Au Tchad, cela fait plusieurs semaines que l’armée affronte des groupes d’autodéfense dans la localité de Miski. En dehors des communiqués, aucune information de sources indépendantes ne circule. Il s’agit manifestement d’une opposition entre les forces gouvernementales et les autochtones qui refusent l’exploitation des mines d’or découvertes dans cette partie du Tchad. Face à l’enlisement, des parlementaires demandent à se rendre sur place.
L’initiative vient du député Saleh Makki qui préside le groupe parlementaire Les Démocrates. Pour lui, les raisons du mécontentement des populations du Tibesti, ayant conduit aux hostilités en cours, se situent à deux niveaux : un découpage administratif contesté et l’intention du gouvernement d’exploiter l’or découvert il y a peu dans cette partie du territoire dans des conditions que les autochtones n’approuvent pas.

Troisième voix

Saleh Makki estime qu’une mission de parlementaire peut représenter une troisième voix entre le gouvernement et les populations du Tibesti constituant un comité d’autodéfense. « Nous voulons aller sur place.
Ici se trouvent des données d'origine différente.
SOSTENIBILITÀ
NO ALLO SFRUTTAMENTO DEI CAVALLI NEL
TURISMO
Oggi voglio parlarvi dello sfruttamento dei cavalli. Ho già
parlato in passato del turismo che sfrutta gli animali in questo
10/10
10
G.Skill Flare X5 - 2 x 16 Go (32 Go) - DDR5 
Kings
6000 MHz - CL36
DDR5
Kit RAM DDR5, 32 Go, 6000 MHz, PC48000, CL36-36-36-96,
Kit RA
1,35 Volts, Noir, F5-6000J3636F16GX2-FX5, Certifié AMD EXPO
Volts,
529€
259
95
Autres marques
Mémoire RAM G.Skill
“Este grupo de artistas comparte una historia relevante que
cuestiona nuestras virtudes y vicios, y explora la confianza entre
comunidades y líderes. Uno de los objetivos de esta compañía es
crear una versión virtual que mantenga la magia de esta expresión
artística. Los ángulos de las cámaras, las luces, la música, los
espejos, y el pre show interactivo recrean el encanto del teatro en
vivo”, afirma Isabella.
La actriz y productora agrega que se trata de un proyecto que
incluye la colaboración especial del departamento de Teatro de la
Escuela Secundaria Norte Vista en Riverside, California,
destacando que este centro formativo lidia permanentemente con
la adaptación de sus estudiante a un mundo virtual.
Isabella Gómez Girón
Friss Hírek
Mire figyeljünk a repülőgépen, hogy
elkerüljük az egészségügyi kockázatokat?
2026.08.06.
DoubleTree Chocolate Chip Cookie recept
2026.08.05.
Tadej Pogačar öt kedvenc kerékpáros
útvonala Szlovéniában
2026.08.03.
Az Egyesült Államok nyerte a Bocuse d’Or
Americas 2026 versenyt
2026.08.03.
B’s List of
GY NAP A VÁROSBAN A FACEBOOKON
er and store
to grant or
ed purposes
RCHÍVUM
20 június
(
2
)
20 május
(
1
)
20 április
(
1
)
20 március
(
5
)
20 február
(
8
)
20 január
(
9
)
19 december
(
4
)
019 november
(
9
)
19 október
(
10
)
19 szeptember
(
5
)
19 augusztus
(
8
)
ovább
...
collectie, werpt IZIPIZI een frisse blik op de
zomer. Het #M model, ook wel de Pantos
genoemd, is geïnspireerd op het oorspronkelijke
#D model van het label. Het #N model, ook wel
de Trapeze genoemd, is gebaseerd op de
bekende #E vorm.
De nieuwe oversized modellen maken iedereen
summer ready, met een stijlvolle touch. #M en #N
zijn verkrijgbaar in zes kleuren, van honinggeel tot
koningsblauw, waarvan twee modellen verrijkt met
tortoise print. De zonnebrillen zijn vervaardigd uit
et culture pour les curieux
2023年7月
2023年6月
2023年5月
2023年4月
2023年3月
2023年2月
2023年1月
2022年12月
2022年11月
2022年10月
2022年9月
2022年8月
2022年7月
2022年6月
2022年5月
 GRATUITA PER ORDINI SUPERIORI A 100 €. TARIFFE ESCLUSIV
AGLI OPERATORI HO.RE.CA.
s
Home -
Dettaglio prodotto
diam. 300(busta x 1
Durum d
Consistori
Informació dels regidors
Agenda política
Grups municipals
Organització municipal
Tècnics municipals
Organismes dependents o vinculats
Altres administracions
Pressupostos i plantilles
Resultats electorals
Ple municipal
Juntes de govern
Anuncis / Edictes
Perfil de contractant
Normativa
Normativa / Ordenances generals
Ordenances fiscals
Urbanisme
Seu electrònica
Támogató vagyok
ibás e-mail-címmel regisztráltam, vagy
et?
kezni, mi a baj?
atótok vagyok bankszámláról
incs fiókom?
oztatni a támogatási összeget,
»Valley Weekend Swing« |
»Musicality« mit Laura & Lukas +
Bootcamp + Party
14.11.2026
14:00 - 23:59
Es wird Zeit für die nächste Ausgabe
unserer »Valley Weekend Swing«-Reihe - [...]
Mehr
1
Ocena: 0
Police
Il faut une délégation parlementaire issue de toutes les sensibilités de l’Assemblée, écouter la population et prendre leurs revendications s’il y en a, les apporter ici et en discuter avec l’exécutif pour absolument ramener le calme dans cette partie de notre pays ».

Mais avant cela, il faut que les armes se taisent. « Nous sommes pour l’arrêt immédiat de toute hostilité des deux côtés pour nous permettre d’intervenir, explique Saleh Makki. Sinon, nous ne pourrons pas intervenir et il faut absolument un arrêt de toutes les violences ».

Souhait compromis ?

Un souhait qui pourra être compromis par un autre élément, la présence des rebelles du Conseil de commandement militaire pour le salut de la République (CCSMR), pas très loin de Miski.